You need a nice, dense, firm cake to carve a cake. Pound cakes generally work best. If you are making a large figure, you may need to stack and fill several layers of cake. Secure the cake with a dowel rod down the center to help stabilize it before you start carving.
PS - The correct spelling of the word is sculpture.
If you let us know what project you're planning to make, we can help you more specifically. To start out with, you'll need a dense cake like a pound cake to carve, and I start my students out with paper templates to help them carve the shapes.
I have a tutorial website that might give you some ideas of the process that goes into sculpting cakes.
www.cakedalaska.com
Deanna
What size dowel rods do you find useful for these cakes? I've been using bamboo skewers for now - but my cakes usually only travel from the kitchen to the living room anyway. But someday . . . my cakes might travel past my property line! TIA
I personally wouldn't use bamboo skewers to transport a cake any distance whatsoever.
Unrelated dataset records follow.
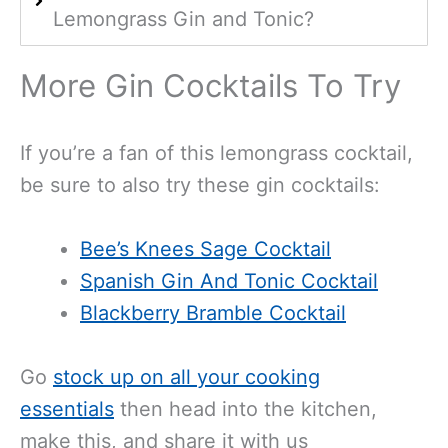
Lemongrass Gin and Tonic?
More Gin Cocktails To Try
If you’re a fan of this lemongrass cocktail,
be sure to also try these gin cocktails:
Bee’s Knees Sage Cocktail
Spanish Gin And Tonic Cocktail
Blackberry Bramble Cocktail
Go
stock up on all your cooking
essentials
then head into the kitchen,
make this, and share it with us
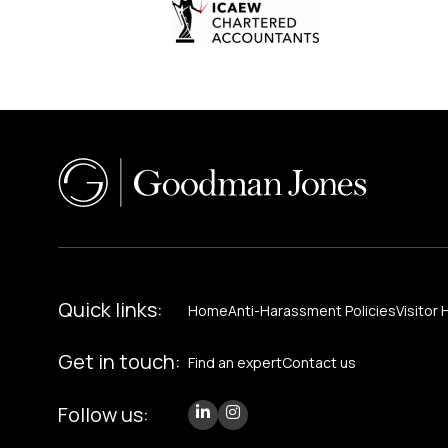
Quick links:
Home
Anti-Harassment Policies
Visitor 
Get in touch:
Find an expert
Contact us
Follow us:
The smallest supports I use are boba (bubble) tea straws. Large cakes are supported by Wilton's hidden pillars. For any through-doweling that needs to be done, I use food-safe 1/4" dowels made by Wilton. Be careful using dowels from the hardware store! Some of them are chemically treated and aren't meant to be near food.
HTH,
Deanna
Be careful using dowels from the hardware store! Some of them are chemically treated and aren't meant to be near food.
Gee, I wouldn't have thought of that, although I definately would have wrapped them in plastic AND foil first anyway.
These "bubble" tea straws, I've never heard of. Where would one get them?
You can order the bubble tea straws online, or if you're fortunate enough to have an Asian grocery store near you, you can buy them there or have them order them for you. I pay 99 cents for a pack of 50, and usually can cut the straws down into three pieces each.
When you're hammering a through-dowel down through the center of multiple cake tiers, I'm not sure how you'd keep the foil and plastic wrap from coming off, so best to err on the side of caution and keep the supports food safe... If you can assemble a cake on-site and don't need to through-dowel them, using a single-plate system like Wilton's plates and hidden pillars keeps the cake sturdily supported.
Deanna
Thank you very much Deanna!!
Unrelated question: (I live in Canada, so it may be different here anyway), Where can I buy glycerine (sp?)
At the local grocery store? Drug Store? or Michaels?
I rarely use glycerin, but what I have is Wilton's little bottle of it, and I bought it at a craft store. Michael's would have it, and it comes in the same size/shape bottle as their small bottles of vanilla and butter flavorings. A friend of mine who uses a lot of it buys it in big bottles at the health food store, and she says she asks for the kind used for making soap and lotion. I've never done that, though, so I can't personally vouch for it.
Deanna
Thank you for your advice, Deanna. Love your sculptured cakes tutorial!